Stored dataset items
Content starts

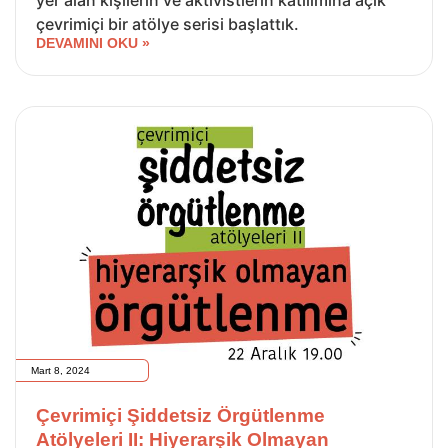
yer alan kişilerin ve aktivistlerin katılımına açık
çevrimiçi bir atölye serisi başlattık.
DEVAMINI OKU »
Mart 8, 2024
Çevrimiçi Şiddetsiz Örgütlenme
Atölyeleri II: Hiyerarşik Olmayan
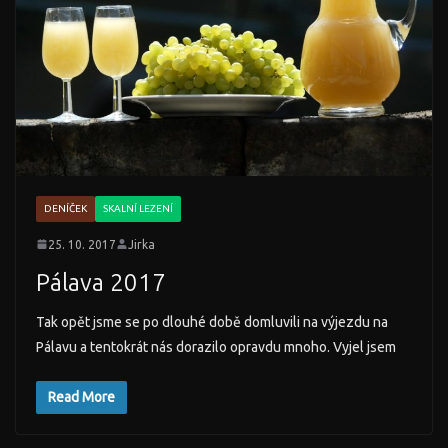
DENÍČEK
SKALNÍ LEZENÍ
25. 10. 2017
Jirka
Pálava 2017
Tak opět jsme se po dlouhé době domluvili na výjezdu na
Pálavu a tentokrát nás dorazilo opravdu mnoho. Vyjel jsem
Read More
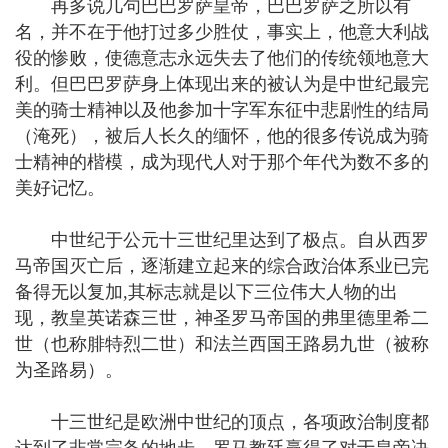
再多说几句巴巴罗萨皇帝，巴巴罗萨之所以有
名，并不在于他打过多少胜仗，事实上，他意大利战
役的惨败，使德意志永远失去了他们的传统领地意大
利。但巴巴罗萨身上体现出来的被认为是中世纪最完
美的骑士精神以及他参加十字军东征中悲剧性的结局
（淹死），被后人长久的缅怀，他的很多传说成为骑
士精神的楷模，成为现代人对于那个年代为数不多的
美好记忆。
中世纪于公元十三世纪里达到了极点。自从西罗
马帝国灭亡后，逐渐建立起来的综合政治体系业已完
备得无以复加,其标志就是以下三位伟大人物的出
现，教皇英诺森三世，神圣罗马帝国的弗里德里希二
世（也称腓特烈二世）和法兰西国王路易九世（被称
为圣路易）。
十三世纪是欧洲中世纪的顶点，各项政治制度都
达到了非常完备的地步。罗马教廷赢得了对于皇帝决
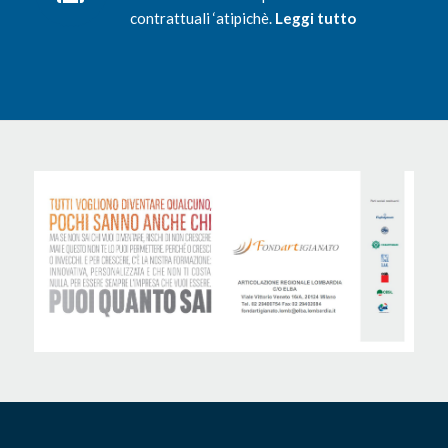
contrattuali ‘atipichè.
Leggi tutto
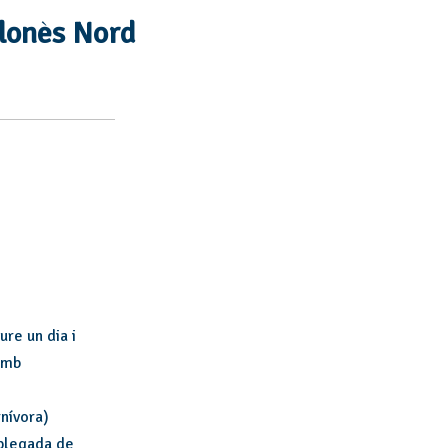
d'esdeveniments
lonès Nord
re un dia i
amb
nívora)
Aplegada de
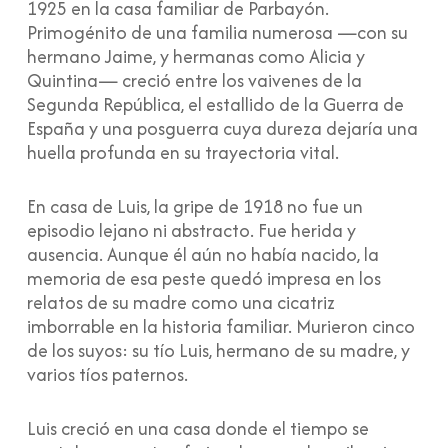
1925 en la casa familiar de Parbayón.
Primogénito de una familia numerosa —con su
hermano Jaime, y hermanas como Alicia y
Quintina— creció entre los vaivenes de la
Segunda República, el estallido de la Guerra de
España y una posguerra cuya dureza dejaría una
huella profunda en su trayectoria vital.
En casa de Luis, la gripe de 1918 no fue un
episodio lejano ni abstracto. Fue herida y
ausencia. Aunque él aún no había nacido, la
memoria de esa peste quedó impresa en los
relatos de su madre como una cicatriz
imborrable en la historia familiar. Murieron cinco
de los suyos: su tío Luis, hermano de su madre, y
varios tíos paternos.
Luis creció en una casa donde el tiempo se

Content ends

> **Task objective**
Give nothing except how many lines of the records include "hermano".

> **Result of this task**
2